Jess Phillips: Her video on Friday promised to ‘Speak Truth. Win Power’ and the Birmingham Yardley MP is busily characterising herself as someone who says what they think (something Labour members used to love about Jeremy Corbyn, but which hasn’t gone down so well when it’s Phillips joking about knifing Corbyn in the front, for instance). She will get plenty of attention – and criticism – for suggesting today that she could campaign for Britain to rejoin the EU.
Lisa Nandy: When she’s not talking about how much she loves towns, Nandy’s pitch is considered by party colleagues as rather Blue Labour-ish. She criticised her party for ‘patronising’ voters on Brexit and is the most vocal about the current political system not working for the communities Labour should represent.

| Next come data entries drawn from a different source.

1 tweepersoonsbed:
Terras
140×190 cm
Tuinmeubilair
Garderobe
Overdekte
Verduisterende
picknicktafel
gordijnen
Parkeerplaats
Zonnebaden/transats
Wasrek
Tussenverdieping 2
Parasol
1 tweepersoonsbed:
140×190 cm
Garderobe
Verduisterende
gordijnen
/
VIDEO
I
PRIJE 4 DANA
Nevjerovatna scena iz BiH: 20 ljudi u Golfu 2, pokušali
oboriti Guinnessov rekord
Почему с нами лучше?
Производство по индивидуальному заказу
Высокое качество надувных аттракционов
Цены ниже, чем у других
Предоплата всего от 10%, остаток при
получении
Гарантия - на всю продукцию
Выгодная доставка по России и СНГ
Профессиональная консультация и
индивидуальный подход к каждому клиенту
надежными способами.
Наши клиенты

Emily Thornberry: Declared before Christmas and despite remaining a member of the shadow cabinet spent today tearing into her party’s election manifesto. She told Sophy Ridge that there are ‘all kinds of criticism in terms of the way the election was organised’, which explains why she stayed so quiet during the campaign itself. She wants the party to be much more realistic on spending pledges, and says she won’t be fighting from the left, right or centre.
Rebecca Long-Bailey: Not yet declared, but expected to run on a joint ticket with deputy leadership hopeful Angela Rayner. The most Corbynite of the realistic candidates, with strong backing from John McDonnell.

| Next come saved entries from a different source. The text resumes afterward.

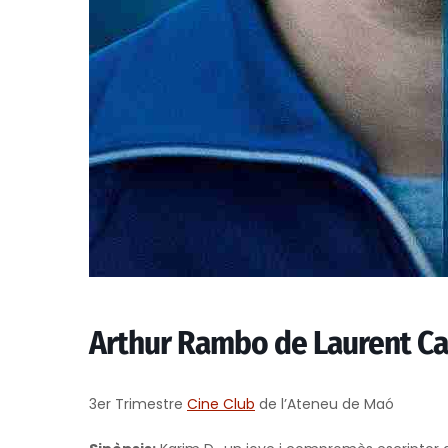
Arthur Rambo de Laurent Ca
3er Trimestre
Cine Club
de l’Ateneu de Maó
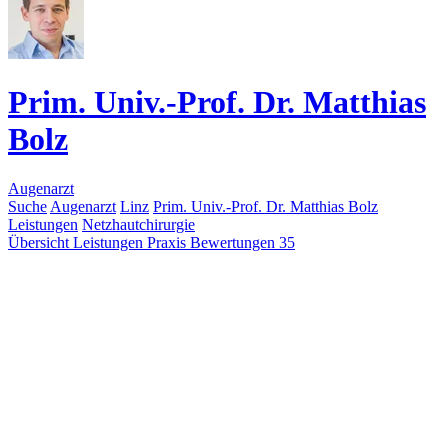
Prim. Univ.-Prof. Dr. Matthias
Bolz
Augenarzt
Suche
Augenarzt
Linz
Prim. Univ.-Prof. Dr. Matthias Bolz
Leistungen
Netzhautchirurgie
Übersicht
Leistungen
Praxis
Bewertungen
35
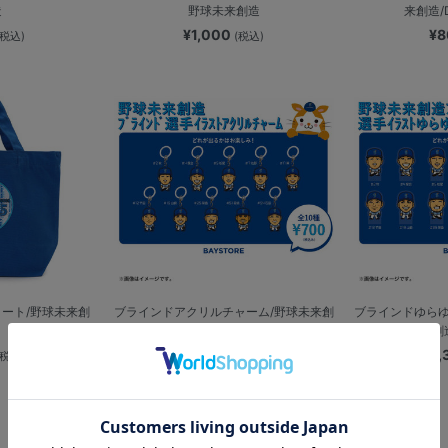
造
野球未来創造
来創造/
¥1,000
¥
(税込)
(税込)
トート/野球未来創
ブラインドアクリルチャーム/野球未来創
ブラインドゆらゆ
造/選手イラスト
球未来創
¥700
¥1
(税込)
(税込)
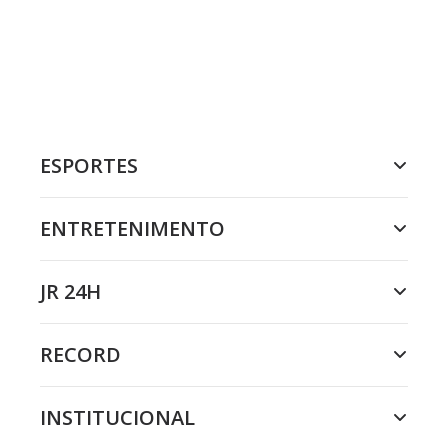
ESPORTES
ENTRETENIMENTO
JR 24H
RECORD
INSTITUCIONAL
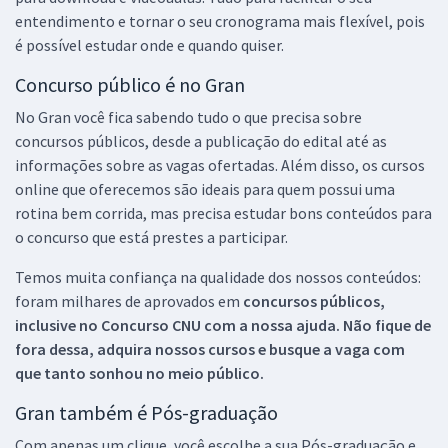
entendimento e tornar o seu cronograma mais flexível, pois
é possível estudar onde e quando quiser.
Concurso público é no Gran
No Gran você fica sabendo tudo o que precisa sobre
concursos públicos, desde a publicação do edital até as
informações sobre as vagas ofertadas. Além disso, os cursos
online que oferecemos são ideais para quem possui uma
rotina bem corrida, mas precisa estudar bons conteúdos para
o concurso que está prestes a participar.
Temos muita confiança na qualidade dos nossos conteúdos:
foram milhares de aprovados em
concursos públicos,
inclusive no
Concurso CNU
com a nossa ajuda. Não fique de
fora dessa, adquira nossos cursos e busque a vaga com
que tanto sonhou no meio público.
Gran também é Pós-graduação
Com apenas um clique, você escolhe a sua Pós-graduação e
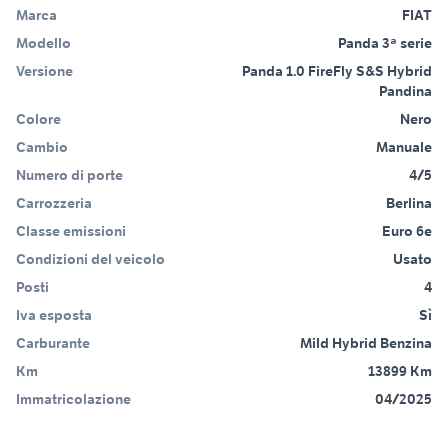
Marca
FIAT
Modello
Panda 3ª serie
Versione
Panda 1.0 FireFly S&S Hybrid
Pandina
Colore
Nero
Cambio
Manuale
Numero di porte
4/5
Carrozzeria
Berlina
Classe emissioni
Euro 6e
Condizioni del veicolo
Usato
Posti
4
Iva esposta
Sì
Carburante
Mild Hybrid Benzina
Km
13899 Km
Immatricolazione
04/2025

Ian Lavery: Not yet declared. Will be to the left of Long-Bailey and less likely to garner support in the parliamentary party.
Clive Lewis: Making the ambitious claim that Labour hasn’t yet sufficiently detached itself from Blairism, which is the strangest criticism ever levelled at Corbyn.

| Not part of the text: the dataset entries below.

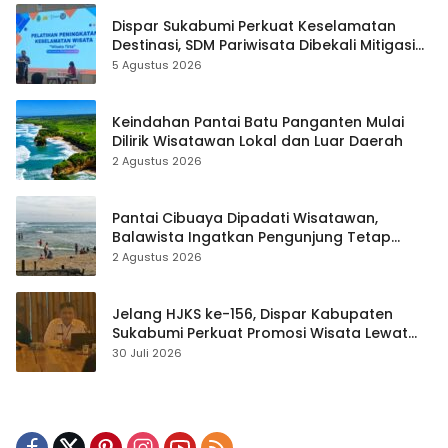
Dispar Sukabumi Perkuat Keselamatan
Destinasi, SDM Pariwisata Dibekali Mitigasi
hingga Teknik Evakuasi
5 Agustus 2026
Keindahan Pantai Batu Panganten Mulai
Dilirik Wisatawan Lokal dan Luar Daerah
2 Agustus 2026
Pantai Cibuaya Dipadati Wisatawan,
Balawista Ingatkan Pengunjung Tetap
Waspada
2 Agustus 2026
Jelang HJKS ke-156, Dispar Kabupaten
Sukabumi Perkuat Promosi Wisata Lewat
Publikasi Digital
30 Juli 2026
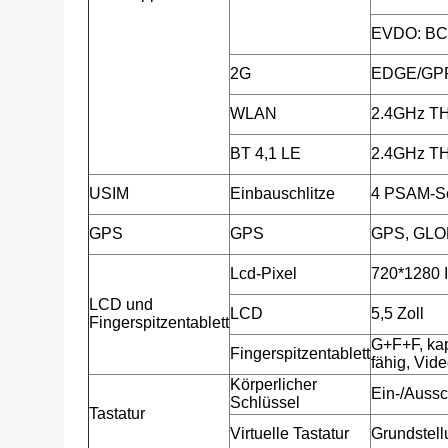
EVDO: BC
2G
EDGE/GPR
WLAN
2.4GHz T
BT 4,1 LE
2.4GHz T
USIM
Einbauschlitze
4 PSAM-Sch
GPS
GPS
GPS, GL
Lcd-Pixel
720*1280 
LCD und
LCD
5,5 Zoll
Fingerspitzentablett
G+F+F, kap
Fingerspitzentablett
fähig, Vide
Körperlicher
Ein-/Aussc
Schlüssel
Tastatur
Virtuelle Tastatur
Grundstellu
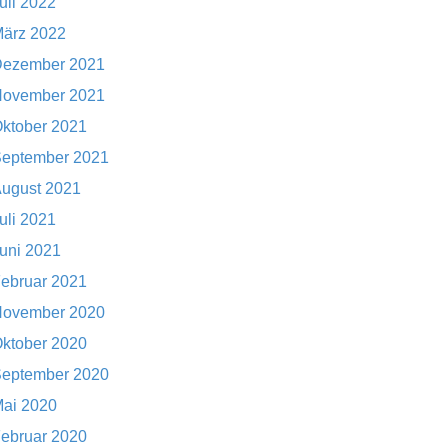
uli 2022
ärz 2022
ezember 2021
ovember 2021
ktober 2021
eptember 2021
ugust 2021
uli 2021
uni 2021
ebruar 2021
ovember 2020
ktober 2020
eptember 2020
ai 2020
ebruar 2020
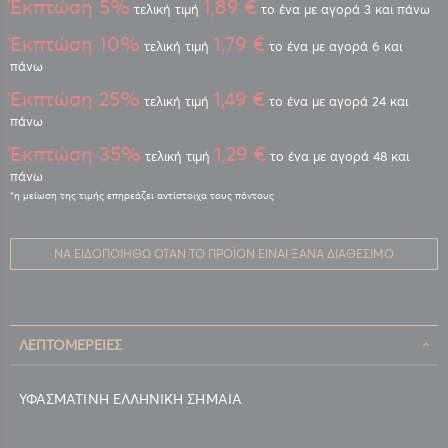
Έκπτώση 5%
1,89 €
τελική τιμή
το ένα με αγορά 3 και πάνω
Έκπτώση 10%
1,79 €
τελική τιμή
το ένα με αγορά 6 και
πάνω
Έκπτώση 25%
1,49 €
τελική τιμή
το ένα με αγορά 24 και
πάνω
Έκπτώση 35%
1,29 €
τελική τιμή
το ένα με αγορά 48 και
πάνω
ΝΑ ΕΙΔΟΠΟΙΗΘΏ ΌΤΑΝ ΤΟ ΠΡΟΪΌΝ ΕΊΝΑΙ ΞΑΝΆ ΔΙΑΘΈΣΙΜΟ
ΛΕΠΤΟΜΈΡΕΙΕΣ
ΥΦΑΣΜΑΤΙΝΗ ΕΛΛΗΝΙΚΗ ΣΗΜΑΙΑ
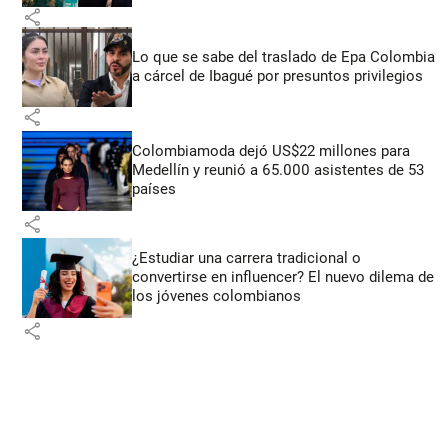
share
Lo que se sabe del traslado de Epa Colombia
a cárcel de Ibagué por presuntos privilegios
share
Colombiamoda dejó US$22 millones para
Medellín y reunió a 65.000 asistentes de 53
países
share
¿Estudiar una carrera tradicional o
convertirse en influencer? El nuevo dilema de
los jóvenes colombianos
share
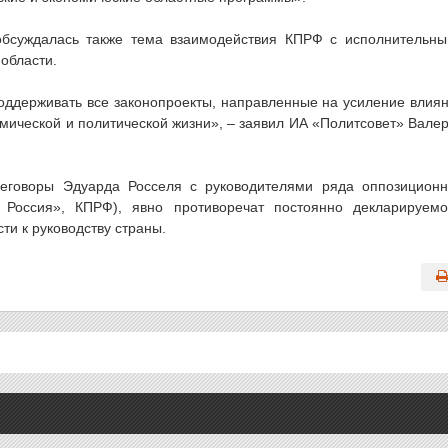
обсуждалась также тема взаимодействия КПРФ с исполнительн
области.
оддерживать все законопроекты, направленные на усиление влия
номической и политической жизни», – заявил ИА «Политсовет» Вале
еговоры Эдуарда Росселя с руководителями ряда оппозицион
 Россия», КПРФ), явно противоречат постоянно декларируем
ти к руководству страны.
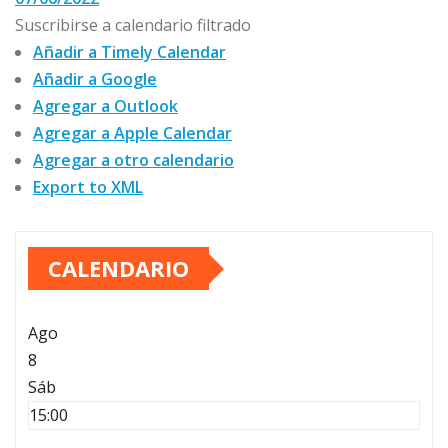
Suscribirse a calendario filtrado
Añadir a Timely Calendar
Añadir a Google
Agregar a Outlook
Agregar a Apple Calendar
Agregar a otro calendario
Export to XML
CALENDARIO
Ago
8
Sáb
15:00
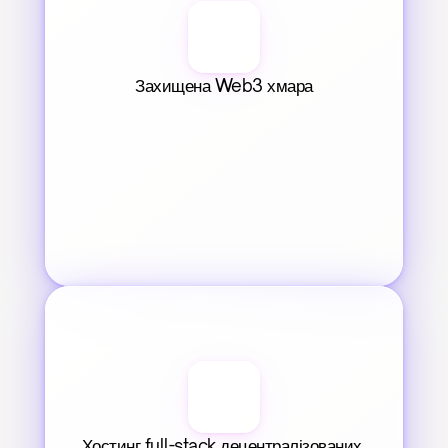
Захищена Web3 хмара
Хостинг full-stack децентралізованих 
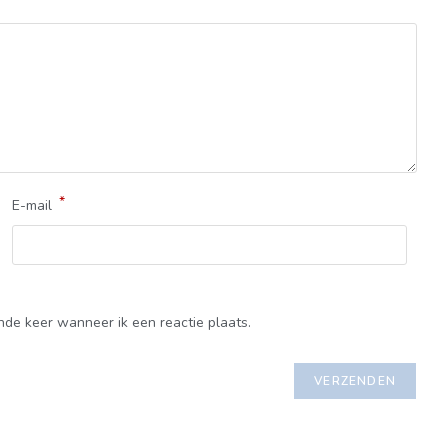
*
E-mail
nde keer wanneer ik een reactie plaats.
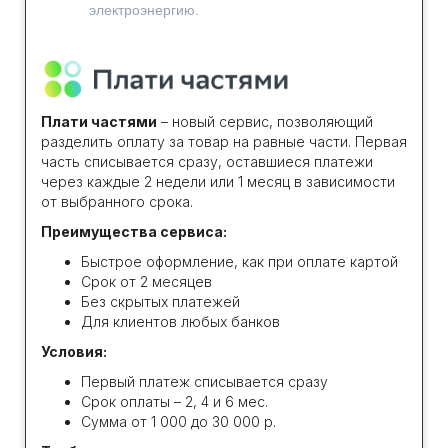
электроэнергию.
Плати частями
– новый сервис, позволяющий
разделить оплату за товар на равные части. Первая
часть списывается сразу, оставшиеся платежи
через каждые 2 недели или 1 месяц в зависимости
от выбранного срока.
Преимущества сервиса:
Быстрое оформление, как при оплате картой
Срок от 2 месяцев
Без скрытых платежей
Для клиентов любых банков
Условия:
Первый платеж списывается сразу
Срок оплаты – 2, 4 и 6 мес.
Сумма от 1 000 до 30 000 р.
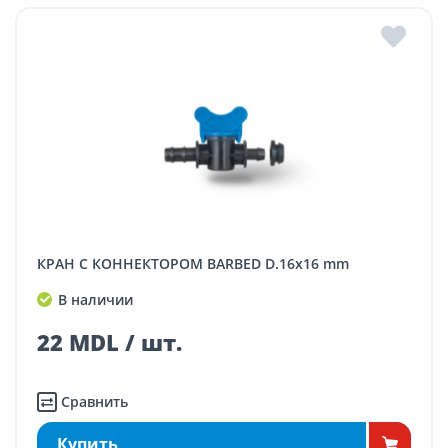
КРАН С КОННЕКТОРОМ BARBED D.16x16 mm
В наличии
22 MDL / шт.
Сравнить
Купить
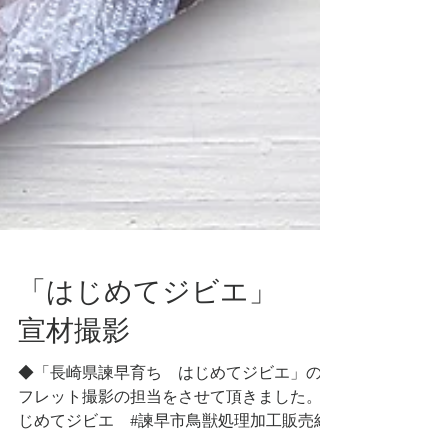
「はじめてジビエ」
宣材撮影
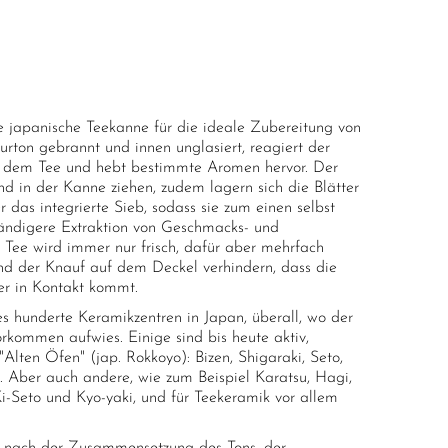
ton
lle japanische Teekanne für die ideale Zubereitung von
rton gebrannt und innen unglasiert, reagiert der
 dem Tee und hebt bestimmte Aromen hervor. Der
d in der Kanne ziehen, zudem lagern sich die Blätter
 das integrierte Sieb, sodass sie zum einen selbst
ständigere Extraktion von Geschmacks- und
r Tee wird immer nur frisch, dafür aber mehrfach
und der Knauf auf dem Deckel verhindern, dass die
r in Kontakt kommt.
s hunderte Keramikzentren in Japan, überall, wo der
rkommen aufwies. Einige sind bis heute aktiv,
"Alten Öfen" (jap. Rokkoyo): Bizen, Shigaraki, Seto,
Aber auch andere, wie zum Beispiel Karatsu, Hagi,
i-Seto und Kyo-yaki, und für Teekeramik vor allem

The NEC meeting tomorrow will show us how determined the Corbynites are to hold on to the levers of power, despite the fact that their man is stepping down after such a disastrous election result.It is within the NEC’s power to set the deadline for new members to join and be eligible to vote in the contest. The theory is that the longer the amount of time available for new members to sign up, the more favourable the situation for the centrist candidates such as Phillips and Nandy. Already the rival camps are muttering about the threats of a stitch-up, and there is a row about the presence at tomorrow’s meeting of Jon Lansman, who supports Rebecca Long-Bailey. Long-Bailey herself will not be at the meeting, but her opponents, particularly the Phillips and Lavery campaigns, will be on a hair trigger to accuse her acolytes of attempts to stitch up the contest before it has properly begun.